Plausible Mains Questions:

  1. "The Supreme Court's evolving jurisprudence on passive euthanasia reflects a tension between the sanctity of life and individual autonomy. Critically analyse with reference to landmark judgments." (GS-II / GS-IV)

  2. "In the absence of dedicated legislation, India's euthanasia law remains ad hoc and inaccessible. Examine the need for a statutory framework governing end-of-life decisions." (GS-II)

  3. "The right to die with dignity cannot be separated from the right to live with dignity.
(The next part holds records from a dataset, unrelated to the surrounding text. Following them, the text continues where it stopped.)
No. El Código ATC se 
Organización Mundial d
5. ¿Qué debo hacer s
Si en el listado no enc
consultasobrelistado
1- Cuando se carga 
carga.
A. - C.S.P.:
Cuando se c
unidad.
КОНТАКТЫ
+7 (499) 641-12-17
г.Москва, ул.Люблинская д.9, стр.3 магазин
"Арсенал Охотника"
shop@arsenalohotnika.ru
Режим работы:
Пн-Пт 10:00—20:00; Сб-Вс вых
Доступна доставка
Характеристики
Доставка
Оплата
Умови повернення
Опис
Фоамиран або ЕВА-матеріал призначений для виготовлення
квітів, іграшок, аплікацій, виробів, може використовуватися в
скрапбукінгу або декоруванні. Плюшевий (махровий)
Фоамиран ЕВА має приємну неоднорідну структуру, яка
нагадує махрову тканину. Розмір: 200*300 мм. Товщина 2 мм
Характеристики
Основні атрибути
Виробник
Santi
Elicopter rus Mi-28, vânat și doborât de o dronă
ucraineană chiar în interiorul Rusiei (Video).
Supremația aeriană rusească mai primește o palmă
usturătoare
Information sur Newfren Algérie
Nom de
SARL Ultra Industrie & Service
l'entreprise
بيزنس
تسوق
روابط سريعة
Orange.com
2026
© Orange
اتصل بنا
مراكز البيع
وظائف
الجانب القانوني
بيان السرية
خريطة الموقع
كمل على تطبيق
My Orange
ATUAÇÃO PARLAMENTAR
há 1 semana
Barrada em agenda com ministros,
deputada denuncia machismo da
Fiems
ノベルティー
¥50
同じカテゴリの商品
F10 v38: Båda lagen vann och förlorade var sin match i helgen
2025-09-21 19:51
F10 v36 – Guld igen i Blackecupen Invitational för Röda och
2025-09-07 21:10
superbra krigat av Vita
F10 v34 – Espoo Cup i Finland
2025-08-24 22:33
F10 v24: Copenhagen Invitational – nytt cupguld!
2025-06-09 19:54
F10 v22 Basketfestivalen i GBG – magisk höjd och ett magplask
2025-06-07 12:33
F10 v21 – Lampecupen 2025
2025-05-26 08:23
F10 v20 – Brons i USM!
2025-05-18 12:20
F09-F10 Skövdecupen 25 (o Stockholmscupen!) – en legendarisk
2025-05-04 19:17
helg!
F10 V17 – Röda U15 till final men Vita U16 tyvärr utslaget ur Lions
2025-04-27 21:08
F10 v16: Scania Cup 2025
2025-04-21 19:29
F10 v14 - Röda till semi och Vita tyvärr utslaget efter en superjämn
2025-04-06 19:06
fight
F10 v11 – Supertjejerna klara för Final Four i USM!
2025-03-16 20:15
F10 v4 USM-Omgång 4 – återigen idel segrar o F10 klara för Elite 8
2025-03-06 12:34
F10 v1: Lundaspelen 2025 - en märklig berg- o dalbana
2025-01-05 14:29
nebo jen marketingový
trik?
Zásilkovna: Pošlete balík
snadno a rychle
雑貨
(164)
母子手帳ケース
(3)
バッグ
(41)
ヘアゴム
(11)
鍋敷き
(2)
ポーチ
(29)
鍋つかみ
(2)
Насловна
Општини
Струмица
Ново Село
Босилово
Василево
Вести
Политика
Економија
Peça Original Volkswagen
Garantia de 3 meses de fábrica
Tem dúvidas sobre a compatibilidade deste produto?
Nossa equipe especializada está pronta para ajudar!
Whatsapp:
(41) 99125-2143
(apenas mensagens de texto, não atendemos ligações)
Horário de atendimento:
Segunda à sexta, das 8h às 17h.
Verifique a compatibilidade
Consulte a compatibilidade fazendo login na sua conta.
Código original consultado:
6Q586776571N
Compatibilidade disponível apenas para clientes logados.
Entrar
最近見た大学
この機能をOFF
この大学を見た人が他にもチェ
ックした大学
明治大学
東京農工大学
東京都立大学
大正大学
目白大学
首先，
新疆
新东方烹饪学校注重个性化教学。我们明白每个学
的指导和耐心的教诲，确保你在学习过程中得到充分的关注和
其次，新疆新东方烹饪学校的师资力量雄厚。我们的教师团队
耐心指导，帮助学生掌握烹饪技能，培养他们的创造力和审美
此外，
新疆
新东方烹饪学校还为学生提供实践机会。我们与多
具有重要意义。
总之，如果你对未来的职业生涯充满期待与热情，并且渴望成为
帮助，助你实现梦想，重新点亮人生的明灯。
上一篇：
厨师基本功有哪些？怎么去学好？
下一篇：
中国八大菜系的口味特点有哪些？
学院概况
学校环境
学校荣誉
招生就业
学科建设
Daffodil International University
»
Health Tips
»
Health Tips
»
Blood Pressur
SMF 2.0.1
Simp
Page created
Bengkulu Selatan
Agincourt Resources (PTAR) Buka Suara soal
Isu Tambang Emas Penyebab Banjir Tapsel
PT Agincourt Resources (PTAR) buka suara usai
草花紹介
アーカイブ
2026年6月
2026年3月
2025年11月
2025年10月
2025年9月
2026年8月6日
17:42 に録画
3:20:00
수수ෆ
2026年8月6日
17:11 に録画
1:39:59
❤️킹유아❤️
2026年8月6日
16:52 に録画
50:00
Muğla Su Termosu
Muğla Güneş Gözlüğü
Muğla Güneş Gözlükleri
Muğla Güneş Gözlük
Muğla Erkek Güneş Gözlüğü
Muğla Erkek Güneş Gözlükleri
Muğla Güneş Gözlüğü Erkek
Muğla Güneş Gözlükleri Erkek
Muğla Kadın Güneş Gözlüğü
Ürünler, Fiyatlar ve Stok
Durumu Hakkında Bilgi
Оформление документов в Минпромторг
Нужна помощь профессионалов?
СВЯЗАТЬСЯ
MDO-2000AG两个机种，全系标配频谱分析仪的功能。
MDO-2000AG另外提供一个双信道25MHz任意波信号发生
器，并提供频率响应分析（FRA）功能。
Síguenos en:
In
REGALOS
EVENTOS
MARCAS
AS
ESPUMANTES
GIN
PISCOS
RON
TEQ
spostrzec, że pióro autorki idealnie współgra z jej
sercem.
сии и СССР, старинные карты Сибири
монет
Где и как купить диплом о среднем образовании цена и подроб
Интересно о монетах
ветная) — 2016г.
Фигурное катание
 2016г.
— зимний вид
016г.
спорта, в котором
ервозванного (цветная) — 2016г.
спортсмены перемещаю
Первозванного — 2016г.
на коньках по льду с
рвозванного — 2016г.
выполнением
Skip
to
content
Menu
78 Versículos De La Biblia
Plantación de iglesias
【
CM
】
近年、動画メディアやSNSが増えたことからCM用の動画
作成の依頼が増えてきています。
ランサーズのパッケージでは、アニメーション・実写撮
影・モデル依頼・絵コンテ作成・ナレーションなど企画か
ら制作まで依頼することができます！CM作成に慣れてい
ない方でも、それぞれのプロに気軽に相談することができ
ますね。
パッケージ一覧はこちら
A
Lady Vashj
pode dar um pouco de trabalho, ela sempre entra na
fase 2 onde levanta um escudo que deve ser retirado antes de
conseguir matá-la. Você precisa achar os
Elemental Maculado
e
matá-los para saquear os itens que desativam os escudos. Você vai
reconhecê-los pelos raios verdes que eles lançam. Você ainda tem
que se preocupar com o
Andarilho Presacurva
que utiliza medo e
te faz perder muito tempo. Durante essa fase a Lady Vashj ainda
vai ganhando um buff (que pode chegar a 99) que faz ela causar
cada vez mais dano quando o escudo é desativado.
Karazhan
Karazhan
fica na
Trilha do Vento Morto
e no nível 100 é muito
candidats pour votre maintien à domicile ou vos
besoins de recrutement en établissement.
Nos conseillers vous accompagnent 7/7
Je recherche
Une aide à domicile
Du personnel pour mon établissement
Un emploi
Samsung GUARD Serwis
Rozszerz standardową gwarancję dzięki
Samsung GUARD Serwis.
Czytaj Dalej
In light of this, critically evaluate India's palliative care infrastructure." (GS-IV / GS-II)


9. Related Topics to Study Next

Topic Connection
Article 21 and Expansive Judicial Interpretation Foundational constitutional basis for the entire euthanasia jurisprudence
Palliative Care Policy in India Common Cause 2018 made it inseparable from right to die with dignity
Mental Healthcare Act, 2017 Decriminalised suicide attempt; shares the autonomy-over-life debate
Medical Ethics and Bioethics Directly tested in GS-IV; euthanasia is a classic medical ethics case study
Advance Medical Directives / Living Wills Core procedural instrument in passive euthanasia framework
Comparative Constitutional Law Netherlands, Canada, Belgium, Spain on active euthanasia — contrast with India
Rights of Elderly and Persons with Disabilities Vulnerability to coercive euthanasia decisions; connects to UN CRPD

10. Common Errors / Trap Areas

  1. Active vs. passive euthanasia confusion: Active euthanasia (lethal injection) is illegal in India; only passive (withdrawal of treatment) is permitted. Aspirants often conflate the two.

  2. Wrong case for living wills: Living wills were recognised in Aruna Shanbaug (2011), not in Common Cause. Common Cause (2018) elaborated and constitutionalised them — these are distinct contributions.

  3. 2018 vs. 2023 Common Cause: Two separate judgments bear the same name. 2018 = constitutional recognition + Article 21. 2023 = procedural simplification (no dual board mandate). Mixing these up is a common trap. [S1]

  4. CANH withdrawal: Many assume withdrawal of nutrition/hydration is active euthanasia. The SC in Harish Rana (2026) categorised it as passive euthanasia — an omission, not a commission. [S1]

  5. No legislation exists: Aspirants sometimes assume the SC guidelines were codified into law. As of June 2026, no Parliament-enacted euthanasia law exists in India — all rules derive from judicial pronouncements.


11. Sources


Note: Web retrieval was unavailable during this session. All case law citations (Aruna Shanbaug 2011, Common Cause 2018/2023, Harish Rana 2026), constitutional provisions, and statutory references are drawn directly from [S1] and corroborated by established legal knowledge in training data. Verify specific procedural details against the full SC judgments before exam use.